Se Oliva acompanhar os votos dos desembargadores Antônio Dilenilson e Marcos Cesar, que decidiram na última semana pela quebra da empresa, as instalações da Transbrasil em todo o País serão lacradas e os bens passarão a fazer parte de uma massa falida que dificilmente honrará os compromissos pendentes. Mesmo que vote contra, a empresa terá de recorrer para ser julgada novamente. Afundada numa dívida total que ultrapassa R$ 1 bilhão, a companhia, ironicamente, poderá quebrar por causa de uma nota promissória no valor de R$ 2,7 milhões. O título serviu de mote para a multinacional de leasing de aviões americana General Electric Capital Aviation Services (Gecas) iniciar uma ação de falência que já lhe custou
R$ 3,6 milhões em honorários advocatícios e pode sair ainda mais cara. A Gecas é a maior credora privada da Transbrasil, com cerca de US$ 32 milhões a receber.

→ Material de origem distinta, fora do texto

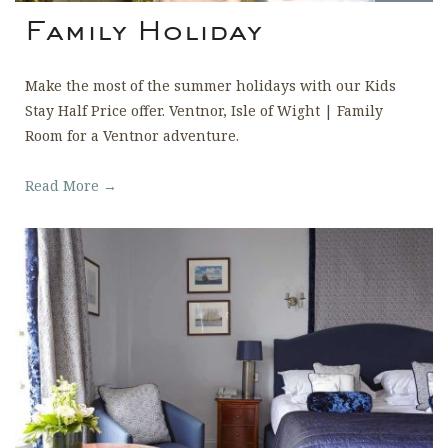
Family Holiday
Make the most of the summer holidays with our Kids
Stay Half Price offer. Ventnor, Isle of Wight | Family
Room for a Ventnor adventure.
Read More →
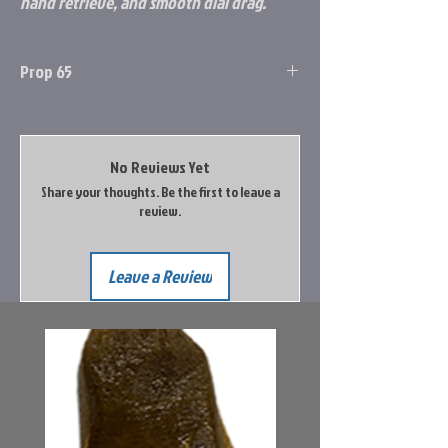
hand retrieve, and smooth dial drag.
Prop 65
Prop 65 Item: Yes
WARNING: This product can expose you to
chemicals including Lead, which is known to
No Reviews Yet
the State of California to cause cancer, and
Share your thoughts. Be the first to leave a
Lead, which is known to the State of
review.
California to cause birth defects or other
reproductive harm.
Leave a Review
Go to the Prop65 Website for more
information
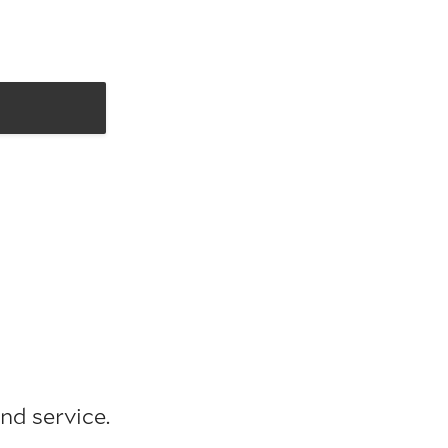
nd service.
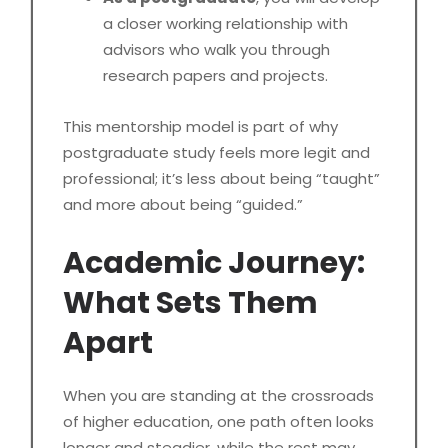
a closer working relationship with
advisors who walk you through
research papers and projects.
This mentorship model is part of why
postgraduate study feels more legit and
professional; it’s less about being “taught”
and more about being “guided.”
Academic Journey:
What Sets Them
Apart
When you are standing at the crossroads
of higher education, one path often looks
longer and steadier, while the rest may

‘‘A falência não beneficia ninguém’’, diz o advogado Nelson Marcondes Machado, especialista em Direito Falimentar. ‘‘O processo pode levar de três a quatro anos e, no caso da Transbrasil, provavelmente não quitará as dívidas dos credores quirografários, aqueles que não possuem garantias ou privilégios legais.’’ Segundo Machado, o montante arrecadado com a venda dos bens terá de pagar, em primeiro lugar, os débitos trabalhistas, avaliados pelo mercado em mais de R$ 25 milhões somente por seis meses de salários atrasados a 1,2 mil funcionários. Depois, será preciso honrar os cerca de R$ 600 milhões devidos ao INSS e à Receita Federal.